Ao rei Tajuan, do Iémene, numa audiência rotineira, foram trazidos cinco malfeitores que lhe haviam requerido proteção e misericórdia.
Seguido de guardas vigilantes, aproximou-se o primeiro e rogou em lágrimas, após beijar o escabelo em que o soberano punha os pés:
— Perdão, ó rei! Juro pelo Altíssimo que não matei com intenção… Comecei a discutir com o ladrão de meus cavalos e, em certo momento, senti a cabeça turva… Rolei no chão sobre o meu contendor e, quando me dominei, o gatuno estava morto! Piedade! Piedade para mim, que não tive força de governar o coração!… Só agora, na prisão, ouvi a palavra de um homem que repetia as lições do Profeta… Só agora, compreendo que errei!…
O soberano chamou o vizir que o acompanha e determinou que entregassem o réu aos cuidados de um médico, a fim que fosse julgado com indulgência, depois do tratamento preciso.
Adiantou-se o segundo e clamou, submisso:
— Glorificado seja Alá, em vossa presença, ó rei generoso! Compadecei-vos de mim, que sou ignorante e mau! Jamais pude ler uma só frase dos Sagrados Preceitos e somente agora, depois de embriagar-me e espancar meu pai, inconscientemente, e que vim a saber que o homem não deve crescer como as bestas do campo!…
O rei fitou-o, compassivo, e determinou que o denunciado fosse prontamente admitido à escola.
Veio o terceiro e implorou:
— Clemência para mim, ó representante de Alá… Sou analfabeto. Desde a infância, trabalho no mercado para sustentar meus avós paralíticos… Observando que vários negociantes obtinham maiores lucros, roubando nos pesos, não hesitei seguir-lhes os maus exemplos. Juro pela memória de meus pais que não sabia o que andava fazendo…
Tajuan, complacente, recomendou medidas para que o desventurado permanecesse, largo tempo, sob as lições de um guia espiritual.
O quarto réu abeirou-se do estrado real e suplicou:
— Perdão, perdão ó rei justo! Assaltei a casa do avarento Aquibar, porque não mais suportava a penúria… Tenho mulher e nove filhos famintos e enfermos!… Sou um cão batido pelo sofrimento… Cresci na areia, sem ninguém que me quisesse… Sei que Alá existe, porque é impossível haja sol e caia chuva sem um pai que nos olhe do Céu, mas nunca aprendi a soletrar o nome do Eterno!…
Extremamente comovido, Tajuan solicitou ao ministro expedisse socorro urgente à choupana do infeliz e ordenou que um mestre o instruísse nos deveres do homem de bem, antes que a falta subisse a mais ampla consideração dos juízes.
Por último, apresentou-se um homem de porte orgulhoso, que fez a reverência de estilo e solicitou:
— Sapientíssimo Rei, peço a vossa benevolência para mim, que tive a desventura de furtar um adereço de brilhantes, na festa de Joanan ben Kisma, judeu rico e preguiçoso, conhecido inimigo de nossa raça… Conheço as leis que nos regem e acato os ensinamentos do Profeta, mas não pude resistir à tentação de levar comigo uma joia do usurário que as possui aos montões… Benevolência, ó Rei Tajuan! Rogo a vossa benevolência!…
O soberano, porém, franziu a testa, contrariado e, com assombro de todos os circunstantes, determinou que o árabe culto recebesse, atado a um poste, trinta e seis chicotadas, ali mesmo, diante de seus olhos, para, em seguida, ser trancafiado no cárcere por dois anos.

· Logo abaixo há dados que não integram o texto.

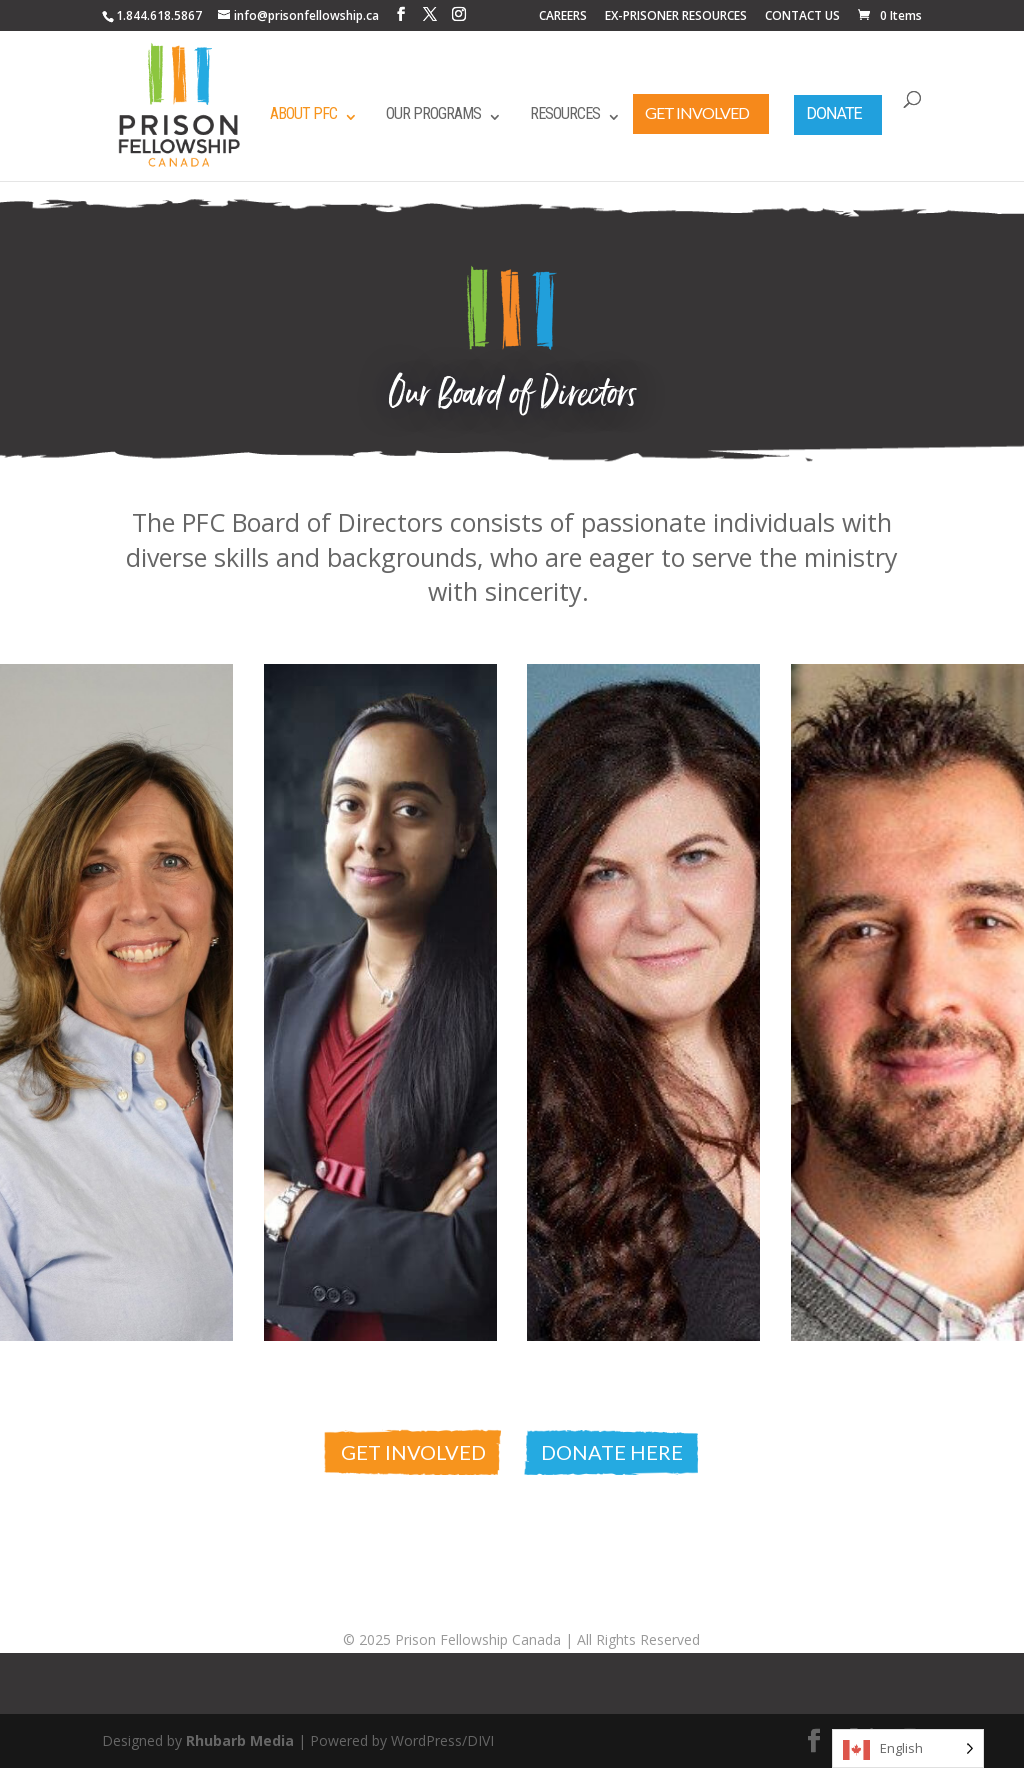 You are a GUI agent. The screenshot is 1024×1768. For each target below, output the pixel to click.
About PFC (303, 113)
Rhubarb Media (240, 1740)
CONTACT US (802, 17)
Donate (833, 113)
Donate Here (612, 1452)
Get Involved (697, 112)
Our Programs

— Pela glória de Alá, ó rei sábio! exclamou, confundido, o vizir a cuja autoridade se rogara auxílio para o distinto acusado — como interpretar a vossa munificência? Destes medicação a um criminoso, escola a um ébrio e socorro material e moral a dois ladrões, e indicais pena assim tão cruel a um filho de nosso povo que venera o Profeta, unicamente pelo fato de haver desaparecido uma joia dos tesouros de um agiota desprezível?

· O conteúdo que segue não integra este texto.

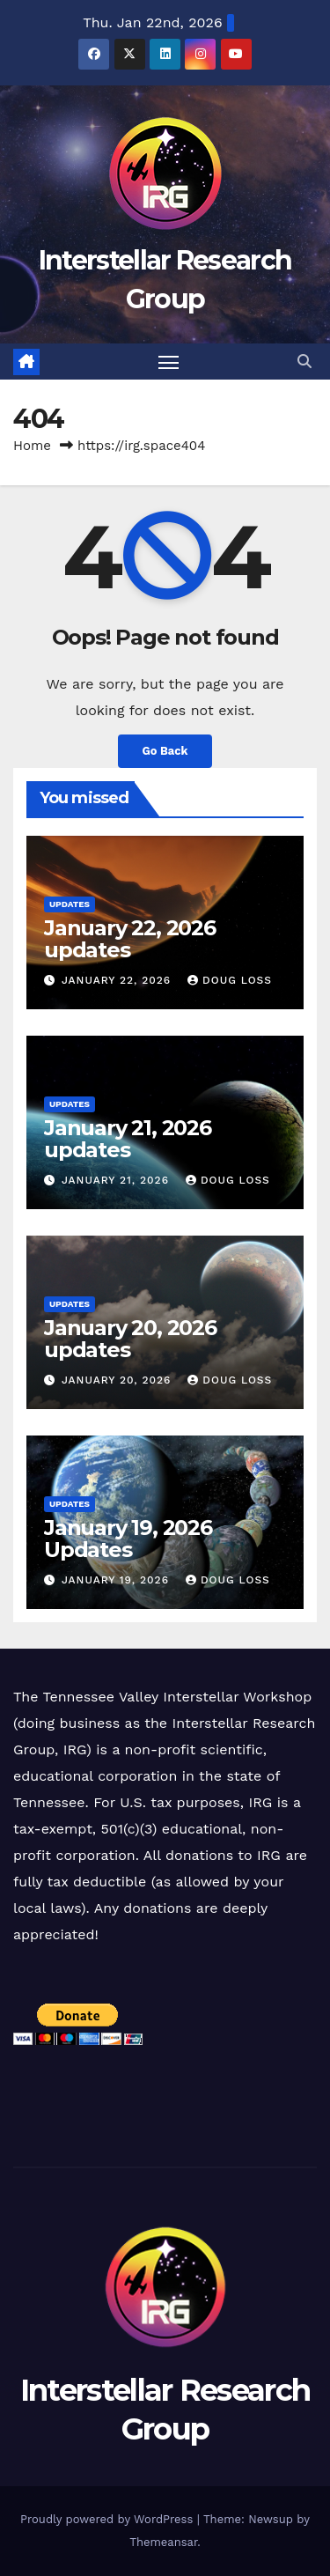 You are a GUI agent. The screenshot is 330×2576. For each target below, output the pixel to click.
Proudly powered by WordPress (108, 2519)
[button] (304, 361)
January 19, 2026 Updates (128, 1538)
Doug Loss (229, 980)
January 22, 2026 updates (130, 939)
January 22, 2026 (118, 980)
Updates (69, 904)
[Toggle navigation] (169, 362)
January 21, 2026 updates (127, 1139)
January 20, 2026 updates (130, 1338)
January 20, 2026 (118, 1380)
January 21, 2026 (117, 1180)
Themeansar (163, 2542)
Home (32, 446)
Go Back (165, 750)
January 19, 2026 (117, 1580) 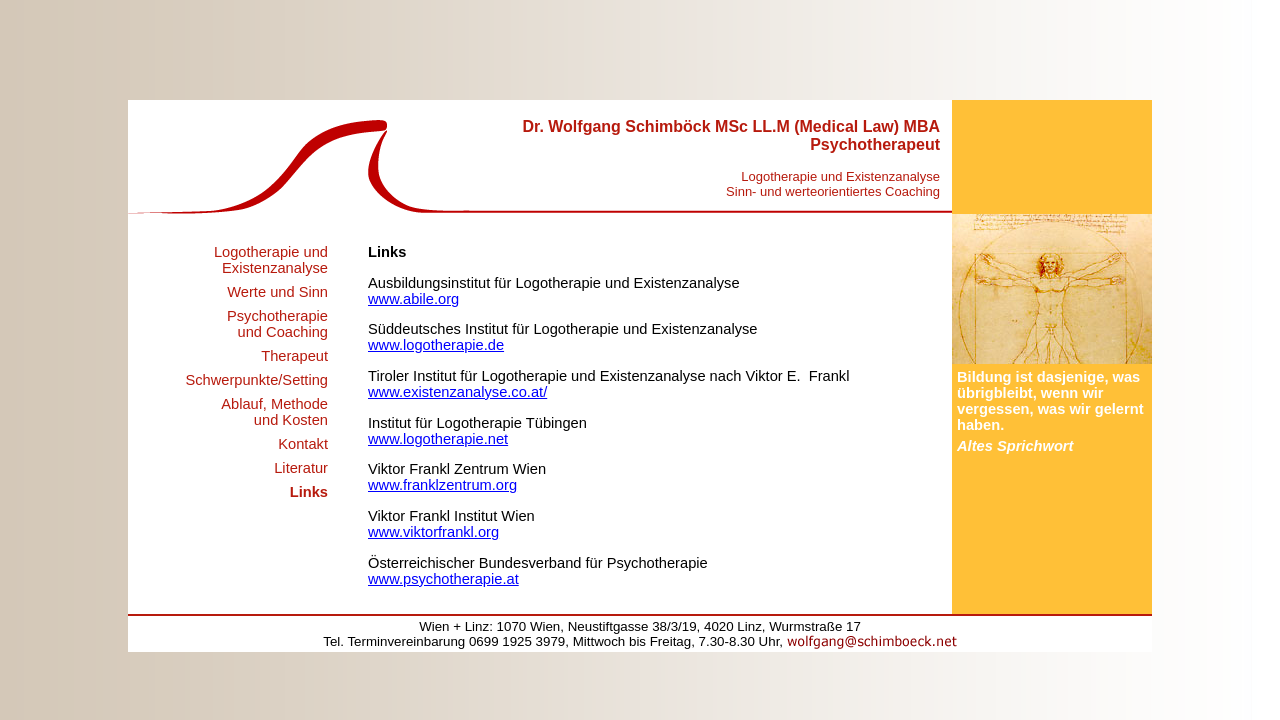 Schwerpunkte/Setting (256, 380)
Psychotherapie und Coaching (277, 324)
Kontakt (303, 444)
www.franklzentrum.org (442, 485)
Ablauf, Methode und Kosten (274, 412)
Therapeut (294, 356)
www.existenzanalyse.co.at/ (457, 392)
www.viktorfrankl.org (433, 532)
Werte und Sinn (277, 292)
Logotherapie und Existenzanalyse (271, 260)
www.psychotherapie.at (443, 579)
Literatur (301, 468)
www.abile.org (413, 299)
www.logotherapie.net (438, 439)
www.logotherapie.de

— Por isso mesmo, ó vizir, por isso mesmo! — falou Tajuan, desencantado — por saber tanto, é mais responsável… Os quatro primeiros eram ignorantes e todos os ignorantes são infelizes, mas o quinto culpado é um homem finamente instruído e sabe perfeitamente o que deve fazer!
Há quem afirme que nós, os que nos fizemos espíritas, encarnados ou desencarnados, sofremos mais que os nossos semelhantes, carregando aparentemente cruzes mais pesadas; no entanto, nós, os espíritas, conhecemos as leis que nos governam os destinos, e, por essa razão, mais responsáveis somos pelos nossos atos.